**WHAT IS EXPECTED:**
Out of the records below, copy all lines in which the word "information" occurs.

Page images and extracted text
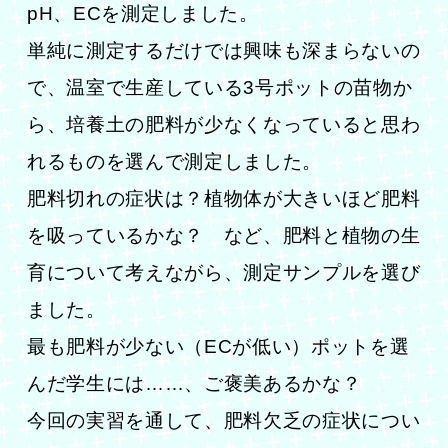
pH、ECを測定しました。
単純に測定するだけでは興味も深まらないの
で、温室で生産している3号ポットの苗物か
ら、培養土の肥料が少なくなっていると思わ
れるものを選んで測定しました。
肥料切れの症状は？植物体が大きいほど肥料
を吸っているかな？ など、肥料と植物の生
育について考えながら、測定サンプルを選び
ました。
最も肥料が少ない（ECが低い）ポットを選
んだ学生には……、ご褒美あるかな？
今回の実習を通して、肥料欠乏の症状につい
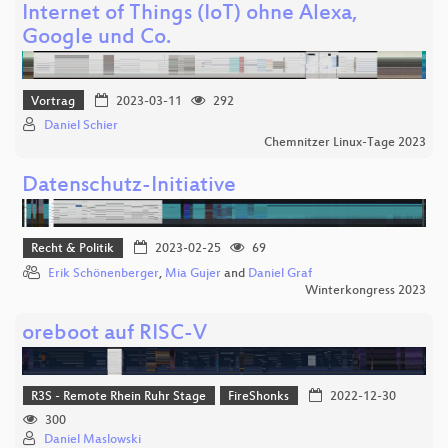
Internet of Things (IoT) ohne Alexa,
Google und Co.
Vortrag
2023-03-11
292
Daniel Schier
Chemnitzer Linux-Tage 2023
Datenschutz-Initiative
Recht & Politik
2023-02-25
69
Erik Schönenberger
,
Mia Gujer
and
Daniel Graf
Winterkongress 2023
oreboot auf RISC-V
R3S - Remote Rhein Ruhr Stage
FireShonks
2022-12-30
300
Daniel Maslowski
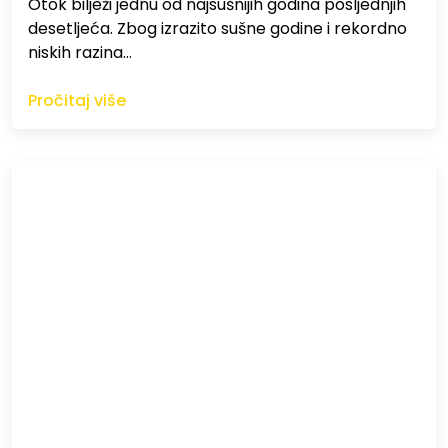
Otok bilježi jednu od najsušnijih godina posljednjih
desetljeća. Zbog izrazito sušne godine i rekordno
niskih razina…
Pročitaj više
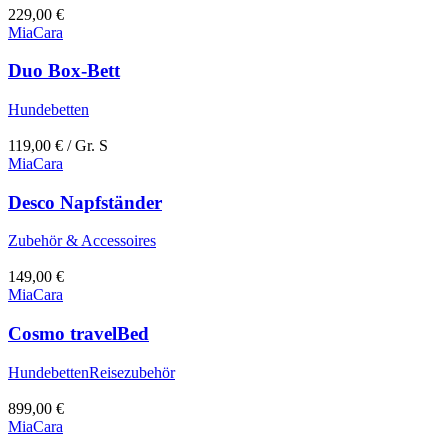
229,00
€
MiaCara
Duo Box-Bett
Hundebetten
119,00
€
/ Gr. S
MiaCara
Desco Napfständer
Zubehör & Accessoires
149,00
€
MiaCara
Cosmo travelBed
Hundebetten
Reisezubehör
899,00
€
MiaCara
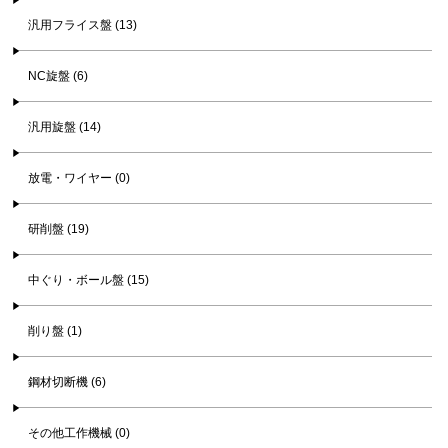
汎用フライス盤 (13)
NC旋盤 (6)
汎用旋盤 (14)
放電・ワイヤー (0)
研削盤 (19)
中ぐり・ボール盤 (15)
削り盤 (1)
鋼材切断機 (6)
その他工作機械 (0)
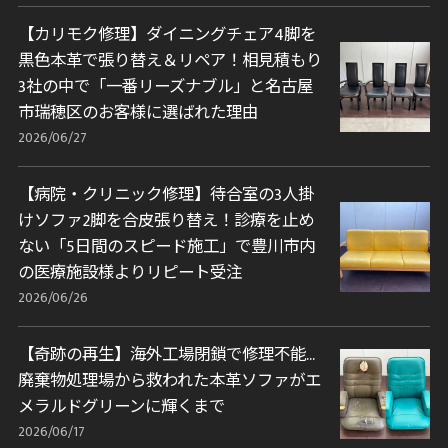
【カリモク修理】ダイニングチェア4脚を
黒色本革で張り替え＆リペア！相見積もり
3社の中で「一番リーズナブル」と名古屋
市瑞穂区のお客様に選ばれた理由
2026/06/27
【病院・クリニック修理】待合室の3人掛
けソファ2脚を合皮張り替え！診療を止め
ない「5日間のスピード施工」で豊川市内
の医療施設様よりリピート受注
2026/06/26
【奇跡の再生】海外工場閉鎖で修理不能…
廃棄物処理場から救われた本革ソファがエ
メラルドグリーンに輝くまで
2026/06/17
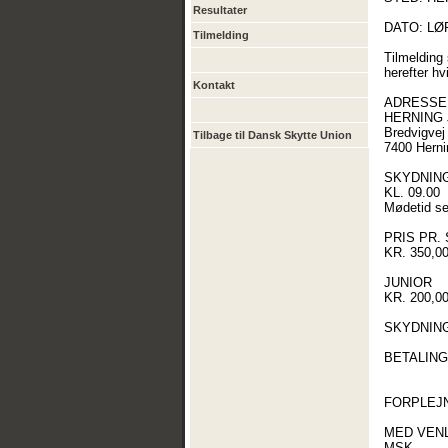
Resultater
DATO: LØR
Tilmelding
Tilmelding
herefter hv
Kontakt
ADRESSE
HERNING
Bredvigvej
Tilbage til Dansk Skytte Union
7400 Herni
SKYDNIN
KL. 09.00
Mødetid se
PRIS PR. 
KR. 350,0
JUNIOR
KR. 200,0
SKYDNING
BETALING
FORPLEJ
MED VENL
MSK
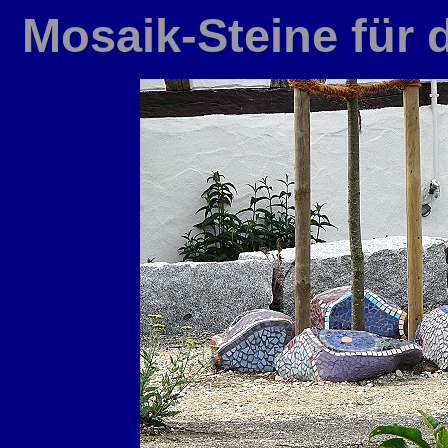
Mosaik-Steine für 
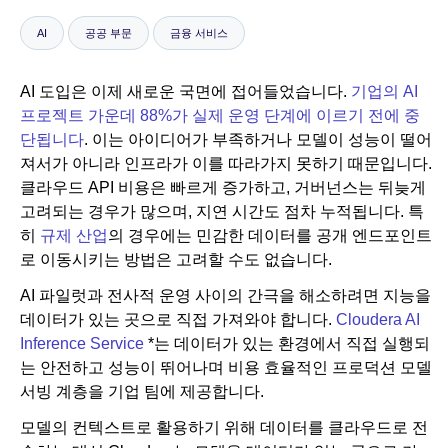
AI
공공 부문
금융 서비스
뉴스룸
AI 도입은 이제 새로운 국면에 접어들었습니다.
기업의 AI
프로젝트 가운데 88%가 실제 운영 단계에 이르기 전에 중
단됩니다
. 이는 아이디어가 부족하거나 모델이 성능이 떨어
져서가 아니라 인프라가 이를 따라가지 못하기 때문입니다.
클라우드 API 비용은 빠르게 증가하고, 거버넌스는 뒤늦게
고려되는 경우가 많으며, 지연 시간도 점차 누적됩니다. 특
히
규제 산업
의 경우에는 민감한 데이터를 공개 엔드포인트
로 이동시키는 방법은 고려할 수도 없습니다.
AI 파일럿과 전사적 운영 사이의 간극을 해소하려면 지능을
데이터가 있는 곳으로 직접 가져와야 합니다.
Cloudera AI
Inference Service
*는 데이터가 있는 환경에서 직접 실행되
는 안전하고 성능이 뛰어나며 비용 효율적인 프로덕션 모델
서빙 계층을 기업 팀에 제공합니다.
모델의 컨텍스트로 활용하기 위해 데이터를 클라우드로 전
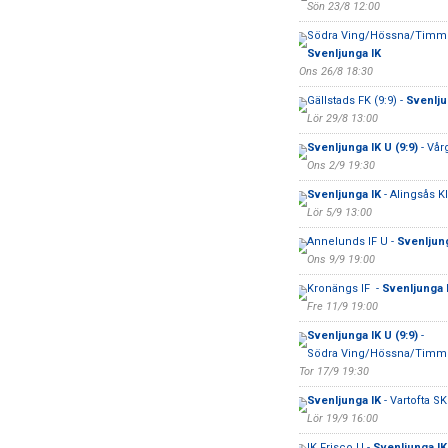
Sön 23/8 12:00
Södra Ving/Hössna/Timme
Svenljunga IK
Ons 26/8 18:30
Gällstads FK (9:9) -
Svenljun
Lör 29/8 13:00
Svenljunga IK U (9:9)
- Vår
Ons 2/9 19:30
Svenljunga IK
- Alingsås K
Lör 5/9 13:00
Annelunds IF U -
Svenljung
Ons 9/9 19:00
Kronängs IF -
Svenljunga 
Fre 11/9 19:00
Svenljunga IK U (9:9)
-
Södra Ving/Hössna/Timmel
Tor 17/9 19:30
Svenljunga IK
- Vartofta SK
Lör 19/9 16:00
IK Frisco U -
Svenljunga IK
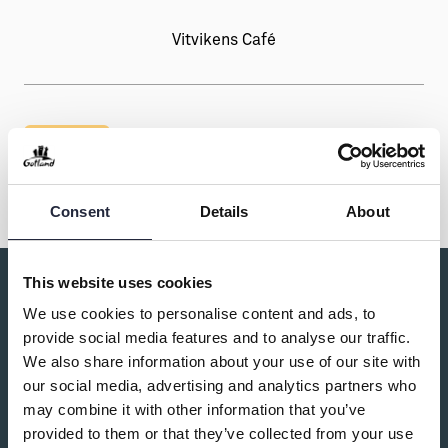
Vitvikens Café
Dela
Consent
Details
About
This website uses cookies
Du kanske också är intresserad av:
We use cookies to personalise content and ads, to
provide social media features and to analyse our traffic.
We also share information about your use of our site with
our social media, advertising and analytics partners who
may combine it with other information that you’ve
provided to them or that they’ve collected from your use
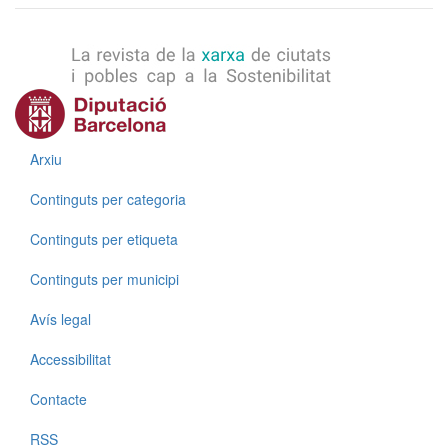
Menú
Arxiu
Continguts per categoria
Continguts per etiqueta
Continguts per municipi
Menú
Avís legal
Accessibilitat
Contacte
RSS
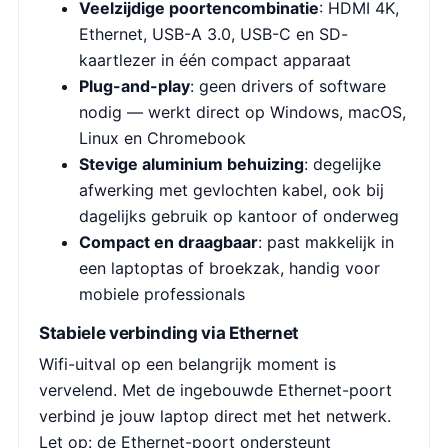
Veelzijdige poortencombinatie
: HDMI 4K,
Ethernet, USB-A 3.0, USB-C en SD-
kaartlezer in één compact apparaat
Plug-and-play
: geen drivers of software
nodig — werkt direct op Windows, macOS,
Linux en Chromebook
Stevige aluminium behuizing
: degelijke
afwerking met gevlochten kabel, ook bij
dagelijks gebruik op kantoor of onderweg
Compact en draagbaar
: past makkelijk in
een laptoptas of broekzak, handig voor
mobiele professionals
Stabiele verbinding via Ethernet
Wifi-uitval op een belangrijk moment is
vervelend. Met de ingebouwde Ethernet-poort
verbind je jouw laptop direct met het netwerk.
Let op: de Ethernet-poort ondersteunt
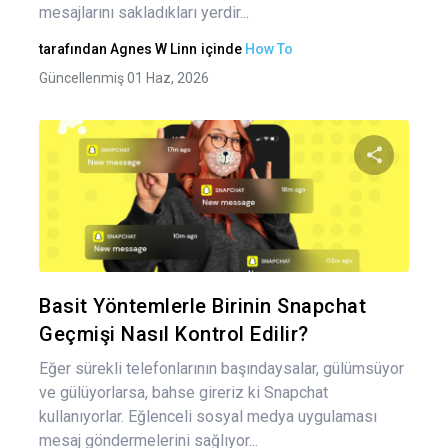
mesajlarını sakladıkları yerdir...
tarafından
Agnes W Linn
içinde
How To
Güncellenmiş 01 Haz, 2026
Bu maka
Twitter
Fa
Basit Yöntemlerle Birinin Snapchat
Geçmişi Nasıl Kontrol Edilir?
Eğer sürekli telefonlarının başındaysalar, gülümsüyor
ve gülüyorlarsa, bahse gireriz ki Snapchat
kullanıyorlar. Eğlenceli sosyal medya uygulaması
mesaj göndermelerini sağlıyor...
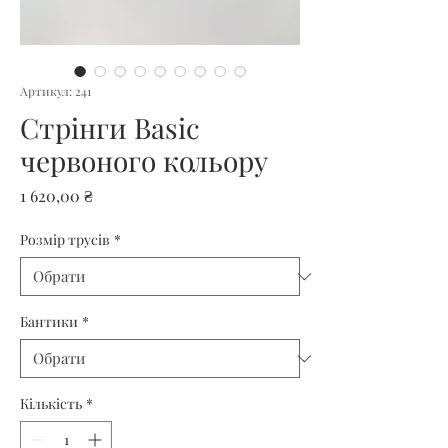
Артикул: 241
Стрінги Basic
червоного кольору
Ціна
1 620,00 ₴
Розмір трусів
*
Бантики
*
Кількість
*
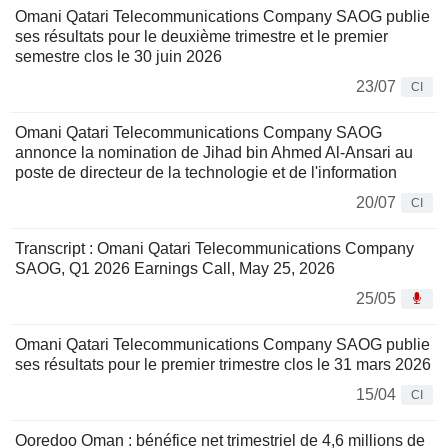
Omani Qatari Telecommunications Company SAOG publie
ses résultats pour le deuxième trimestre et le premier
semestre clos le 30 juin 2026
23/07
CI
Omani Qatari Telecommunications Company SAOG
annonce la nomination de Jihad bin Ahmed Al-Ansari au
poste de directeur de la technologie et de l'information
20/07
CI
Transcript : Omani Qatari Telecommunications Company
SAOG, Q1 2026 Earnings Call, May 25, 2026
25/05
Omani Qatari Telecommunications Company SAOG publie
ses résultats pour le premier trimestre clos le 31 mars 2026
15/04
CI
Ooredoo Oman : bénéfice net trimestriel de 4,6 millions de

**OUTPUT BELOW:**
We also share information about your use of our site with
may combine it with other information that you’ve
poste de directeur de la technologie et de l'information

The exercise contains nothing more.